The latest installment in Ryan Murphy’s American Crime Story anthology continues the ‘90s theme (following The People vs. O.J. Simpson and The Assassination of Gianni Versace) with an examination of the women whose names will forever be linked to the media circus that enveloped Bill Clinton’s second term in the White House. Lewinsky (played by Beanie Feldstein) serves as a producer on the series and her insight into the events includes details as specific as the drab brown color of the suit worn by Linda Tripp on the day when Monica’s world fell apart. “I had access to her personal notes she had written down about where her pieces were from, when she wore them,” costume designer Meredith Markworth-Pollack tells ELLE.com.
While garments such as the Gap blue dress and the ribbon beret are indelible, the costume design team meticulously recreated the everyday closets of the major players embroiled in this saga.

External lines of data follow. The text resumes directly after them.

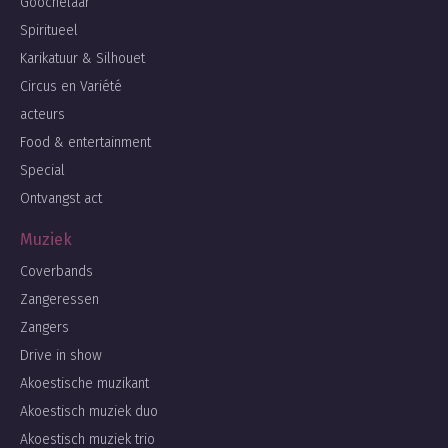
Goochelaar
Spiritueel
Karikatuur & Silhouet
Circus en Variété
acteurs
Food & entertainment
Special
Ontvangst act
Muziek
Coverbands
Zangeressen
Zangers
Drive in show
Akoestische muzikant
Akoestisch muziek duo
Akoestisch muziek trio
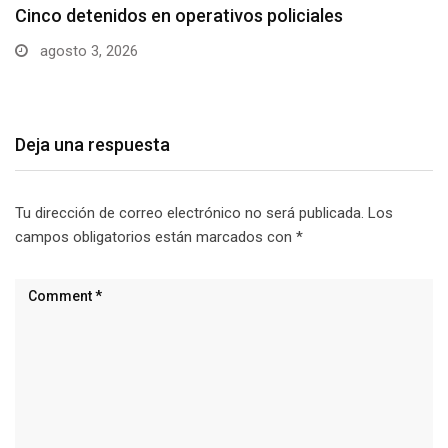
Cotopaxi supera los 640 casos de dengue en…
julio 29, 2026
Deja una respuesta
Tu dirección de correo electrónico no será publicada.
Los
campos obligatorios están marcados con
*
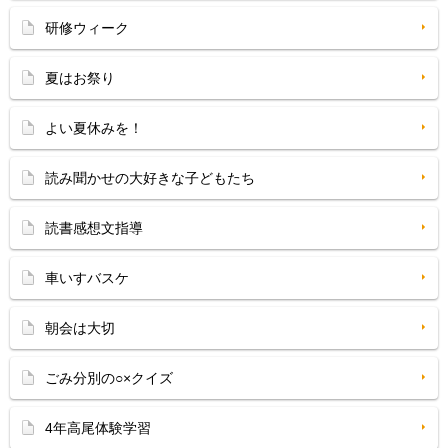
研修ウィーク
夏はお祭り
よい夏休みを！
読み聞かせの大好きな子どもたち
読書感想文指導
車いすバスケ
朝会は大切
ごみ分別の○×クイズ
4年高尾体験学習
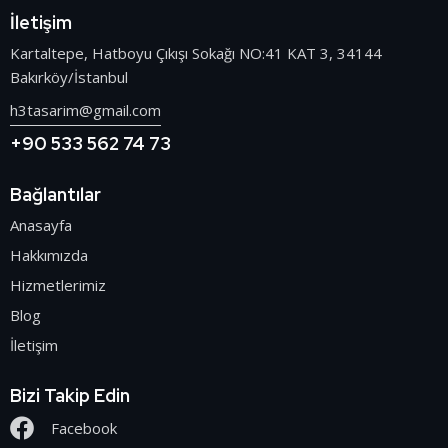
İletişim
Kartaltepe, Hatboyu Çıkışı Sokağı NO:41 KAT 3, 34144
Bakırköy/İstanbul
h3tasarim@gmail.com
+90 533 562 74 73
Bağlantılar
Anasayfa
Hakkımızda
Hizmetlerimiz
Blog
İletişim
Bizi Takip Edin
Facebook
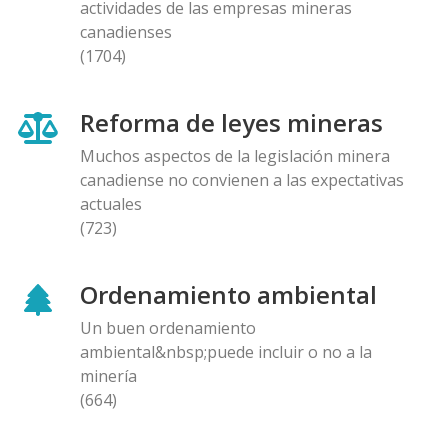
actividades de las empresas mineras
canadienses
(1704)
Reforma de leyes mineras
Muchos aspectos de la legislación minera
canadiense no convienen a las expectativas
actuales
(723)
Ordenamiento ambiental
Un buen ordenamiento
ambiental&nbsp;puede incluir o no a la
minería
(664)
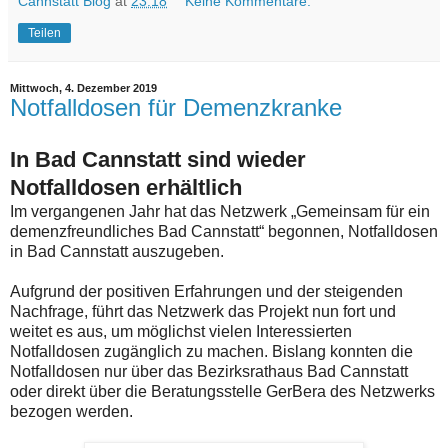
Cannstatt Blog
at
23:18
Keine Kommentare:
Teilen
Mittwoch, 4. Dezember 2019
Notfalldosen für Demenzkranke
In Bad Cannstatt sind wieder
Notfalldosen erhältlich
Im vergangenen Jahr hat das Netzwerk „Gemeinsam für ein
demenzfreundliches Bad Cannstatt“ begonnen, Notfalldosen
in Bad Cannstatt auszugeben.
Aufgrund der positiven Erfahrungen und der steigenden
Nachfrage, führt das Netzwerk das Projekt nun fort und
weitet es aus, um möglichst vielen Interessierten
Notfalldosen zugänglich zu machen. Bislang konnten die
Notfalldosen nur über das Bezirksrathaus Bad Cannstatt
oder direkt über die Beratungsstelle GerBera des Netzwerks
bezogen werden.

Below, Markworth-Pollack discusses the nine-month-long shoot, transforming the cast using clothing, and replicating the ‘90s.
Markworth-Pollack got involved in Impeachment through Murphy’s producer, Lou Eyrich, who is also a renowned costume designer, but she joined the project late. “They originally had a different designer and ended up needing to replace that person while they just started shooting the first episode,” she says. Hitting the ground running, Markworth-Pollack had to take a different approach to her design process that required restraint and holding back high-end sartorial flourishes (her previous credits include Dynasty and Reign). From the beginning of her time on Impeachment, the producers told Markworth-Pollack to replicate what was worn as much as possible. “We were costume detectives. The first thing I did when I came in is I made this Beautiful Mind-Russell Crowe graph on the wall connecting the times and the dates,” she recalls.

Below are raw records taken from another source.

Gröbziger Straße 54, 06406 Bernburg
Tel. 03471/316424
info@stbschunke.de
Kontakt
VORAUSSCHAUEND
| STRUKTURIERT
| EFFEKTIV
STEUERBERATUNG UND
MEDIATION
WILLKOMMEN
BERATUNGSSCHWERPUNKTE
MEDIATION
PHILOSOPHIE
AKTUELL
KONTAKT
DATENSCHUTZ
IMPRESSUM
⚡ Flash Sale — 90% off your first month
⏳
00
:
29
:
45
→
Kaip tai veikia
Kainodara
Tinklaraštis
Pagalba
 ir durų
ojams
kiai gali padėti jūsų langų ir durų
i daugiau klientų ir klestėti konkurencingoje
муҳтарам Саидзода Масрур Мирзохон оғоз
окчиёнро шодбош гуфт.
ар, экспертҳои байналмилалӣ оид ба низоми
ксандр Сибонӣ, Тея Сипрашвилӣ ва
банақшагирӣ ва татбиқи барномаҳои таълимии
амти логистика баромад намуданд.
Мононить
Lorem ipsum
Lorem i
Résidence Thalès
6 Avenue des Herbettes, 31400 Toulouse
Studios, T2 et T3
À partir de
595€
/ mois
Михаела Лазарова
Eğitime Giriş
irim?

These historical matches aren’t only reserved for big punches (like the beret), but for everyday details such as neckwear, too. “The ties were such a big deal for us because, in a sea of drab ‘90s suits, you got to get your kicks in somewhere,” she says. Finding a tie match or another hidden gem was a needle in the haystack challenge that was cause for celebration. “We would literally be screaming through the office that someone found it in the depths of Etsy or eBay.” Original accessories were easier to source, which includes Monica’s bag collection (keep an eye out for vintage Kate Spade). One bag line that proved impossible to unearth is the now-forgotten collection Lewinsky designed for Henri Bendel in 1999. “That was the one thing I really wanted to find us and I couldn't. So I ended up making them myself,” Markworth-Pollack says. Lewinsky’s response to this interpretation speaks to the level of access: “Oh, those are good. But you could probably use one of mine.” Custom builds were also required for the principals to make historical matches for practical reasons “because so many times we needed two of them or the sizing was off.”

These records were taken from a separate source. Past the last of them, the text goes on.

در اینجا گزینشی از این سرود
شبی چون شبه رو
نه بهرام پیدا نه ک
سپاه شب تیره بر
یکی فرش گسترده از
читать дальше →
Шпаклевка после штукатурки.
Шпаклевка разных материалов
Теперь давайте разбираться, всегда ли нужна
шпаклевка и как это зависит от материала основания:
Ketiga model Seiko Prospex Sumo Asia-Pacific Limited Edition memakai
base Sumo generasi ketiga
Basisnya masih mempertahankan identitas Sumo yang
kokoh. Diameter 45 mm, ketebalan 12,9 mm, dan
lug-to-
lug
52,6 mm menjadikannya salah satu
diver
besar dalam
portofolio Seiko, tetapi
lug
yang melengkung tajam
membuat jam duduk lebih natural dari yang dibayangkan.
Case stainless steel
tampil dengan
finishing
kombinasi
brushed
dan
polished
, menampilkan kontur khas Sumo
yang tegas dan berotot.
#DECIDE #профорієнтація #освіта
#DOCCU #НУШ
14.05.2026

Sarah Burgess’s script highlights Monica’s interest in fashion, so it was important to convey her youth, Los Angeles background, and wealth through her attire. “Now D.C. is like a fashion show, but at the time, it was pretty conservative,” the designer says. “Even for her to not be wearing suiting all the time and wearing little heart sweaters and miniskirts was pushing it slightly.” Aside from one specific moment with lingerie, they didn’t want to make Monica look like she was “desperately seeking attention through her clothing.” Markworth-Pollack and Feldstein discussed the fine line they were walking in this depiction. “[Lewinsky is] innately a sexual woman, she's flirtatious, she's sensual, she’s curvy, she's magnetic, and that was something we wanted to portray too from her costumes.” The balance was achieved by “having it be soft, young and flirty, but not calling too much attention to itself.”
The exception to this provocative rule is a gesture mentioned in Jeffrey Toobin’s best-seller, A Vast Conspiracy, which served as source material for Impeachment, where Lewinsky flashed her underwear at the president. “We thought about how we're going to show this, and there was a lot of conversations into the thong,” Markworth-Pollack says of the scene in episode 2. The bubblegum pink color was determined by what would pop against the navy suit and Feldstein’s skin tone.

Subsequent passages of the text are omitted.